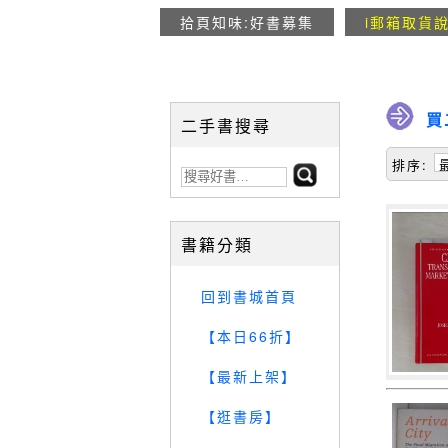
拾頁知味:好書募集
i郵箱取貨
買
二手書搜尋
排序:
書籍分類
回到書城首頁
【本日66折】
【最新上架】
【逛書房】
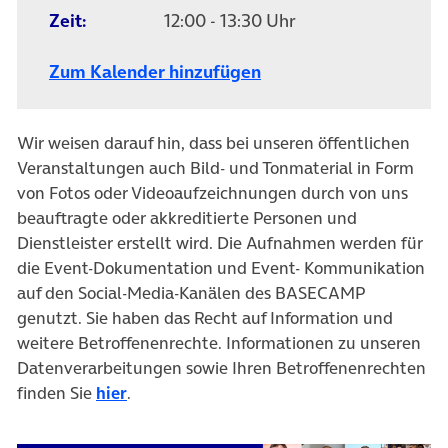
Zeit:
12:00 - 13:30 Uhr
Zum Kalender hinzufügen
Wir weisen darauf hin, dass bei unseren öffentlichen
Veranstaltungen auch Bild- und Tonmaterial in Form
von Fotos oder Videoaufzeichnungen durch von uns
beauftragte oder akkreditierte Personen und
Dienstleister erstellt wird. Die Aufnahmen werden für
die Event-Dokumentation und Event- Kommunikation
auf den Social-Media-Kanälen des BASECAMP
genutzt. Sie haben das Recht auf Information und
weitere Betroffenenrechte. Informationen zu unseren
Datenverarbeitungen sowie Ihren Betroffenenrechten
finden Sie
hier
.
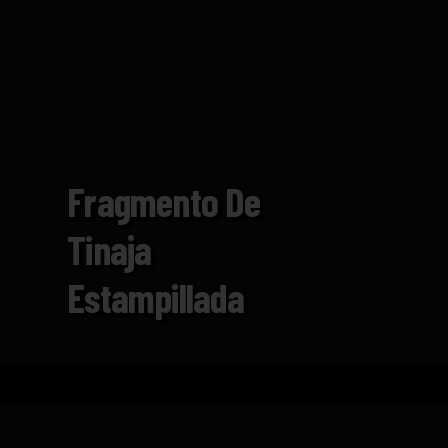
Fragmento De
Tinaja
Estampillada
Inicio
Catálogo
Fragmento de tinaja estampill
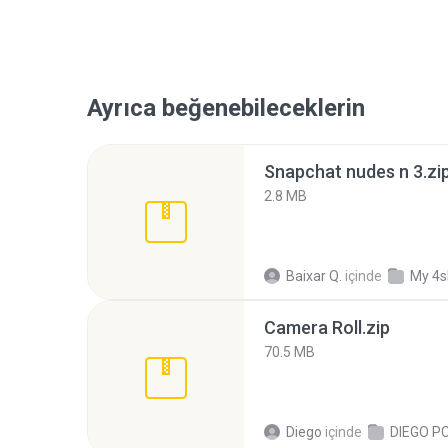
Ayrıca beğenebileceklerin
Snapchat nudes n 3.zi
2.8 MB
Baixar Q.
içinde
My 4s
Camera Roll.zip
70.5 MB
Diego
içinde
DIEGO P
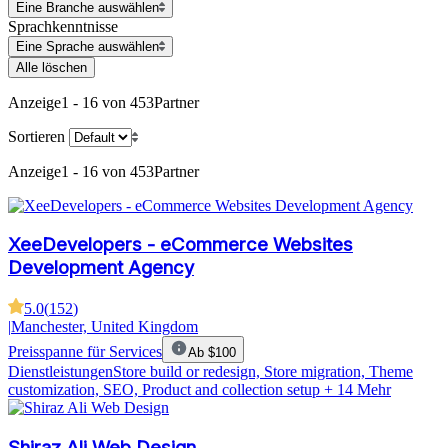
Eine Branche auswählen
Sprachkenntnisse
Eine Sprache auswählen
Alle löschen
Anzeige
1 - 16 von 453
Partner
Sortieren
Anzeige
1 - 16 von 453
Partner
XeeDevelopers - eCommerce Websites
Development Agency
5.0
(
152
)
|
Manchester, United Kingdom
Preisspanne für Services
Ab $100
Dienstleistungen
Store build or redesign, Store migration, Theme
customization, SEO, Product and collection setup
+ 14 Mehr
Shiraz Ali Web Design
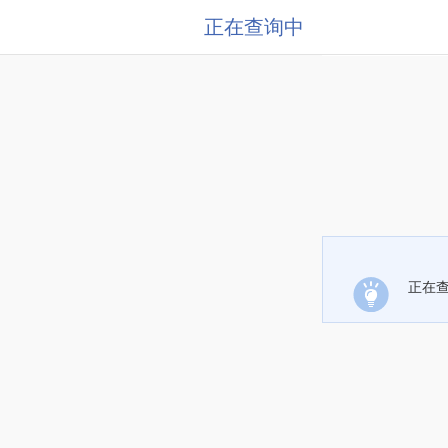
正在查询中
正在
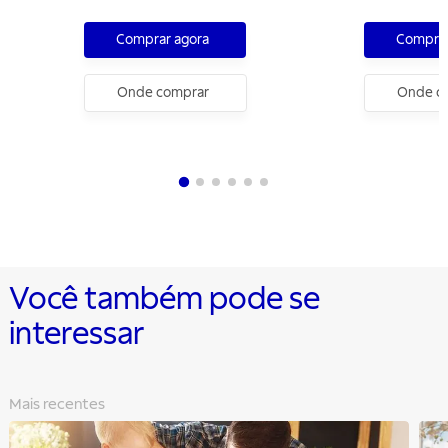
Doméstico 110 peças
Comprar agora
Comprar
Onde comprar
Onde c
Você também pode se
interessar
Mais recentes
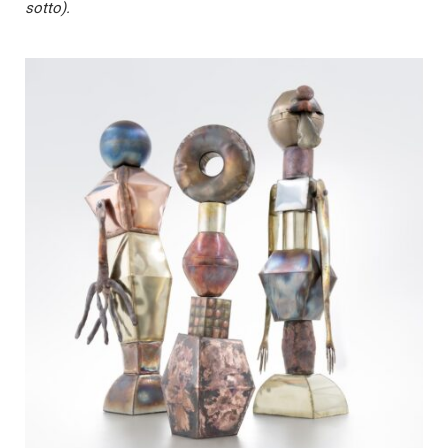
sotto).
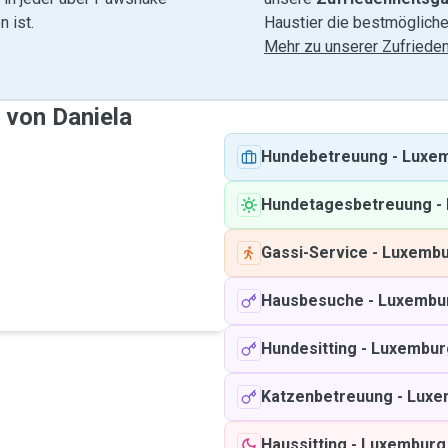
 ist.
Haustier die bestmögliche
Mehr zu unserer Zufrieden
 von Daniela
Hundebetreuung
-
Luxe
Hundetagesbetreuung
-
Gassi-Service
-
Luxemb
Hausbesuche
-
Luxembu
Hundesitting
-
Luxembur
Katzenbetreuung
-
Luxe
Haussitting
-
Luxemburg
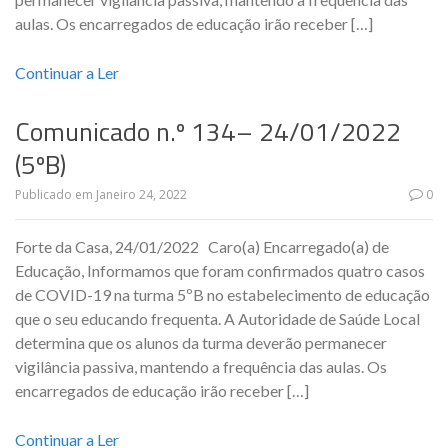
aulas. Os encarregados de educação irão receber […]
Continuar a Ler
Comunicado n.º 134– 24/01/2022
(5ºB)
Publicado em
Janeiro 24, 2022
0
Forte da Casa, 24/01/2022 Caro(a) Encarregado(a) de
Educação, Informamos que foram confirmados quatro casos
de COVID-19 na turma 5ºB no estabelecimento de educação
que o seu educando frequenta. A Autoridade de Saúde Local
determina que os alunos da turma deverão permanecer
vigilância passiva, mantendo a frequência das aulas. Os
encarregados de educação irão receber […]
Continuar a Ler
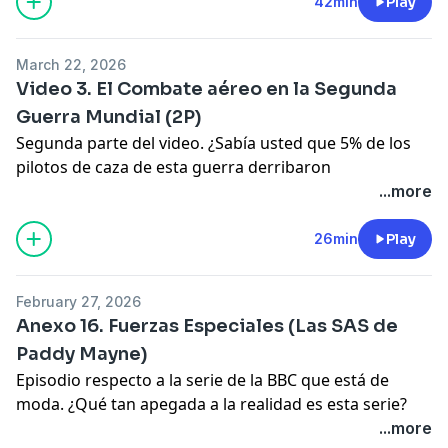
42min
Play
Fe de erratas. en el episodio afirmo que Muammar
Gaddafi fue dictador de Siria. es incorrecto, fue
March 22, 2026
dictador de Libia.
Video 3. El Combate aéreo en la Segunda
Guerra Mundial (2P)
Segunda parte del video. ¿Sabía usted que 5% de los
pilotos de caza de esta guerra derribaron
aproximadamente la mitad de los aviones?
...more
Espero que lo disfrute
26min
Play
February 27, 2026
Anexo 16. Fuerzas Especiales (Las SAS de
Paddy Mayne)
Episodio respecto a la serie de la BBC que está de
moda. ¿Qué tan apegada a la realidad es esta serie?
...more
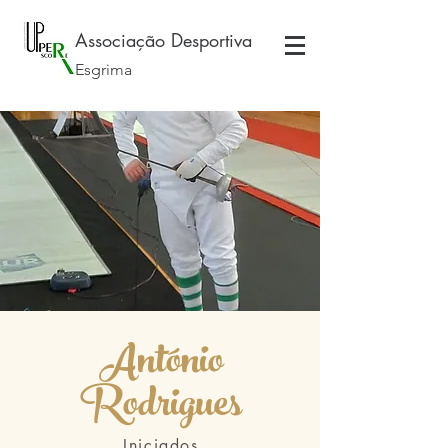
Associação Desportiva
Esgrima
António
Rodrigues
Iniciados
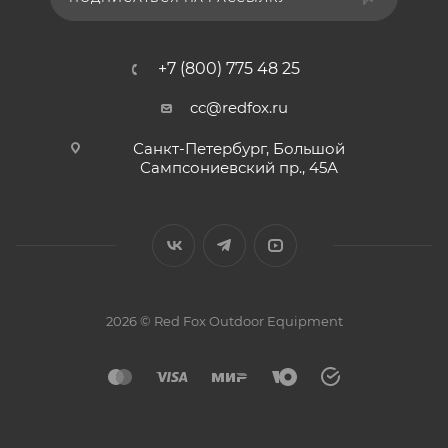
+7 (800) 775 48 25
cc@redfox.ru
Санкт-Петербург, Большой
Сампсониевский пр., 45А
2026 © Red Fox Outdoor Equipment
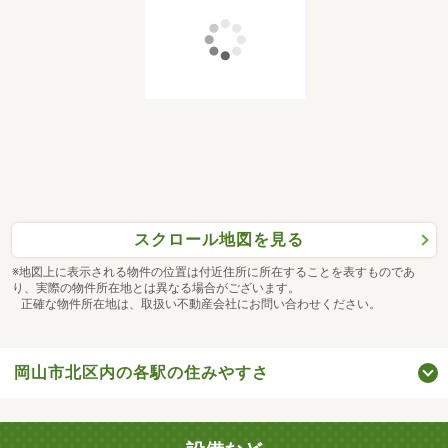
スクロール地図を見る
※地図上に表示される物件の位置は付近住所に所在することを表すものであ
り、実際の物件所在地とは異なる場合がございます。
正確な物件所在地は、取扱い不動産会社にお問い合わせください。
岡山市北区内の各駅の住みやすさ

## Assigned task:
Transcribe the entries above exactly, from their first line through the line with "weitere Betroffenenrechte. Informationen", and omit all pictures.

## Task response:
拾頁知味:好書募集
i郵箱取貨
買
二手書搜尋
排序:
書籍分類
回到書城首頁
【本日66折】
【最新上架】
【逛書房】
Zeit:
12:00 - 13:30 Uhr
Zum Kalender hinzufügen
Wir weisen darauf hin, dass bei unseren öffentlichen
Veranstaltungen auch Bild- und Tonmaterial in Form
von Fotos oder Videoaufzeichnungen durch von uns
beauftragte oder akkreditierte Personen und
Dienstleister erstellt wird. Die Aufnahmen werden für
die Event-Dokumentation und Event- Kommunikation
auf den Social-Media-Kanälen des BASECAMP
genutzt. Sie haben das Recht auf Information und
weitere Betroffenenrechte. Informationen zu unseren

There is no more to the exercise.